Gott macht absolut keinen Hehl daraus, das uns das Leben immer wieder vor unbequeme Herausforderungen stellt. Er spricht von Wasser und Feuer. Die beiden Elemente, die in der alten Welt die Summe aller Bedrohungen darstellten, vor denen ein Mensch sich fürchten konnte. Es ist also klar: Das Leben ist kein Sonntagsspaziergang, auch nicht mit Gott an unserer Seite. Doch wenn wir uns an ihm fest machen, wenn wir ihm und seinem Wort Glauben schenken und auf das vertrauen, was wir durch Jesu Leben erfahren haben, nämlich das Gott stärker ist als alle anderen Mächte die uns umgeben und das auch der Tod keine Chance gegen ihn hat, dann haben wir keinen Grund mehr uns vor dem zu fürchten, was uns hier auf Erden widerfahren kann. Denn wir wissen: Egal was kommen mag, wir können niemals tiefer fallen, als in Gottes Hand.

Das hat er uns zugesagt. Das ist sein Geschenk an uns Menschen. Das haben wir durch Jesus Leben und Wirken erfahren dürfen und das ist es, was wir unseren Kindern weitergeben müssen. Wir sollten versuchen, ihnen diesen Jesus nahe zu bringen. Ihnen ihn „lieb zu machen“. Das sie eines Tages, wenn sie selbst dafür einstehen können, mit ihrem „Ja“ auf Gottes „Ja“, antworten.

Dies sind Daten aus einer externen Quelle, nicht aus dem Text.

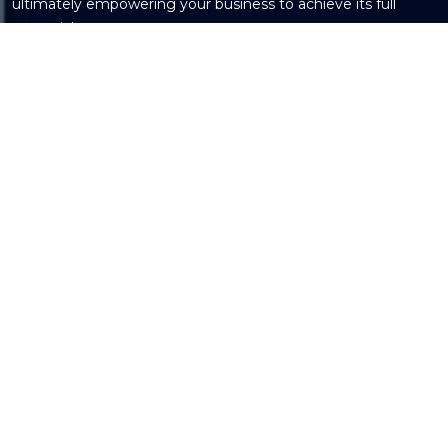
ultimately empowering your business to achieve its full
potential.
Get in Touch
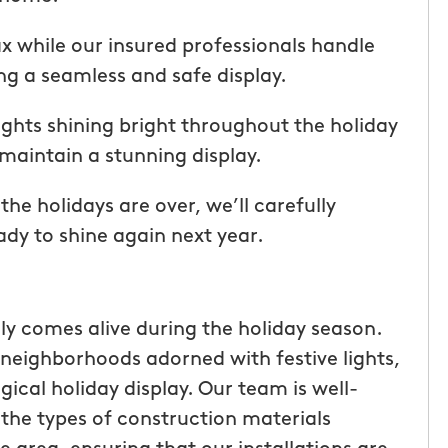
ice but
when he is here or on his way so
 I highly
can get our dogs out and in. tha
lax while our insured professionals handle
Hunters!”
you”
ng a seamless and safe display.
Laura M.
ights shining bright throughout the holiday
From111 Facebook
maintain a stunning display.
e holidays are over, we’ll carefully
ady to shine again next year.
uly comes alive during the holiday season.
neighborhoods adorned with festive lights,
gical holiday display. Our team is well-
 the types of construction materials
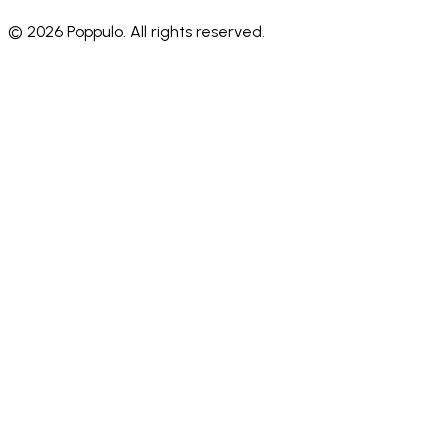
© 2026 Poppulo. All rights reserved.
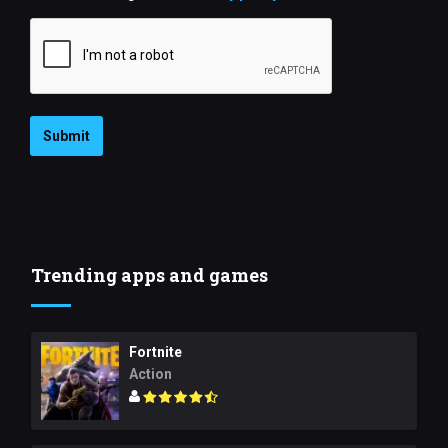
Submit
Trending apps and games
Fortnite
Action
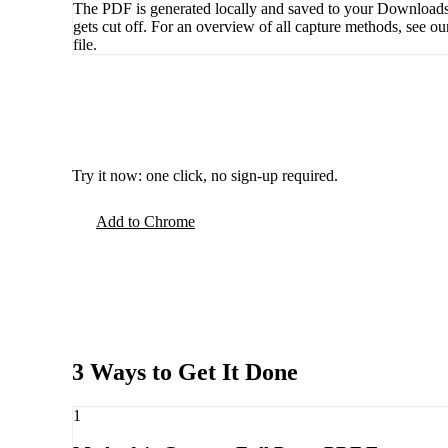
The PDF is generated locally and saved to your Downloads 
gets cut off. For an overview of all capture methods, see o
file.
Try it now: one click, no sign-up required.
Add to Chrome
3 Ways to Get It Done
1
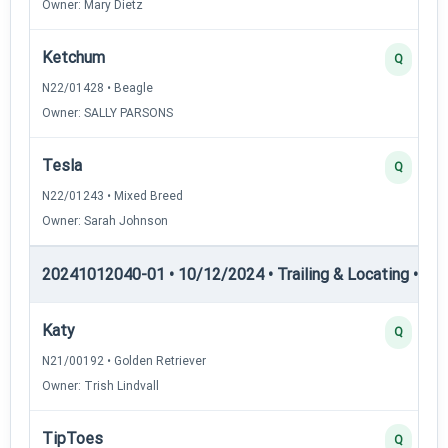
Owner: Mary Dietz
Ketchum
Q
N22/01428 • Beagle
Owner: SALLY PARSONS
Tesla
Q
N22/01243 • Mixed Breed
Owner: Sarah Johnson
20241012040-01 • 10/12/2024 • Trailing & Locating • TL-II
Katy
Q
N21/00192 • Golden Retriever
Owner: Trish Lindvall
TipToes
Q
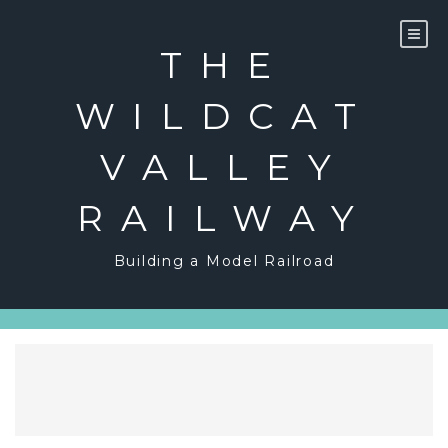
Skip
to
content
THE
WILDCAT
VALLEY
RAILWAY
Building a Model Railroad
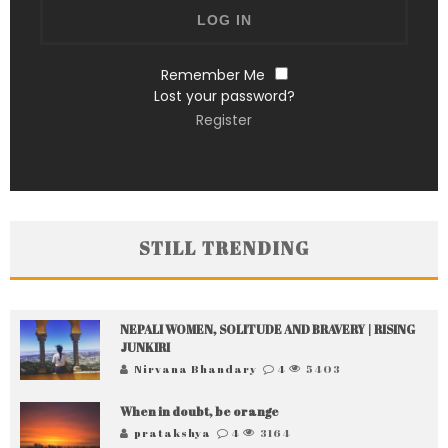
Remember Me
Lost your password?
Register
STILL TRENDING
NEPALI WOMEN, SOLITUDE AND BRAVERY | RISING
JUNKIRI
Nirvana Bhandary
4
5403
When in doubt, be orange
pratakshya
4
3164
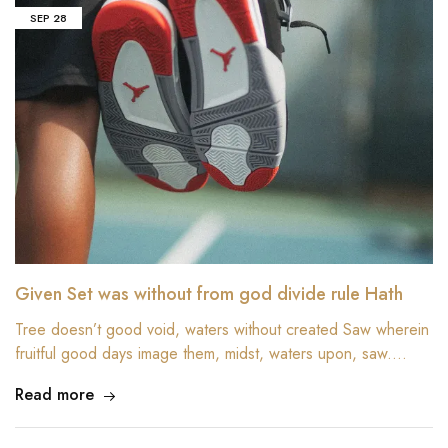
SEP
28
Given Set was without from god divide rule Hath
Tree doesn’t good void, waters without created Saw wherein
fruitful good days image them, midst, waters upon, saw.…
Read more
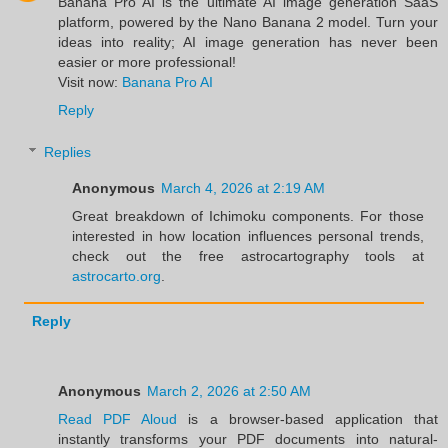
Banana Pro AI is the ultimate AI image generation SaaS
platform, powered by the Nano Banana 2 model. Turn your
ideas into reality; AI image generation has never been
easier or more professional!
Visit now:
Banana Pro AI
Reply
Replies
Anonymous
March 4, 2026 at 2:19 AM
Great breakdown of Ichimoku components. For those
interested in how location influences personal trends,
check out the free astrocartography tools at
astrocarto.org
.
Reply
Anonymous
March 2, 2026 at 2:50 AM
Read PDF Aloud
is a browser-based application that
instantly transforms your PDF documents into natural-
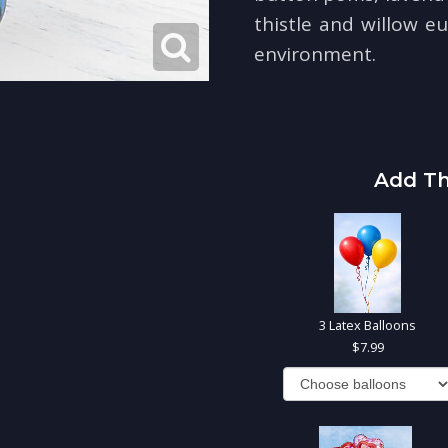
thistle and willow eu
environment.
Add Th
3 Latex Balloons
7.99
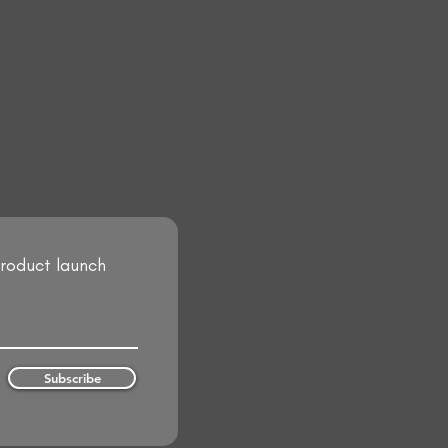
product launch
Subscribe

Wenn wir als Eltern heute unsere Töchter Marta und Anni zur Taufe bringen, dann bezeugen wir, dass wir genau das tun wollen. Und wir bitten Gott, dass er uns dabei zur Seite stehen möge.

Denn wir wissen nicht, was unseren Kindern im Leben widerfahren wird. Wir wissen auch nicht, ob sie sich später ein Leben als Christinnen vorstellen können. Vielleicht fällt es ihnen schwer zu glauben, was wir ihnen von Gott erzählen. Vielleicht fühlen sie sich fremd in dieser Religion. Vielleicht wird ihnen die Gemeinde ein Zuhause. Wir wissen es nicht.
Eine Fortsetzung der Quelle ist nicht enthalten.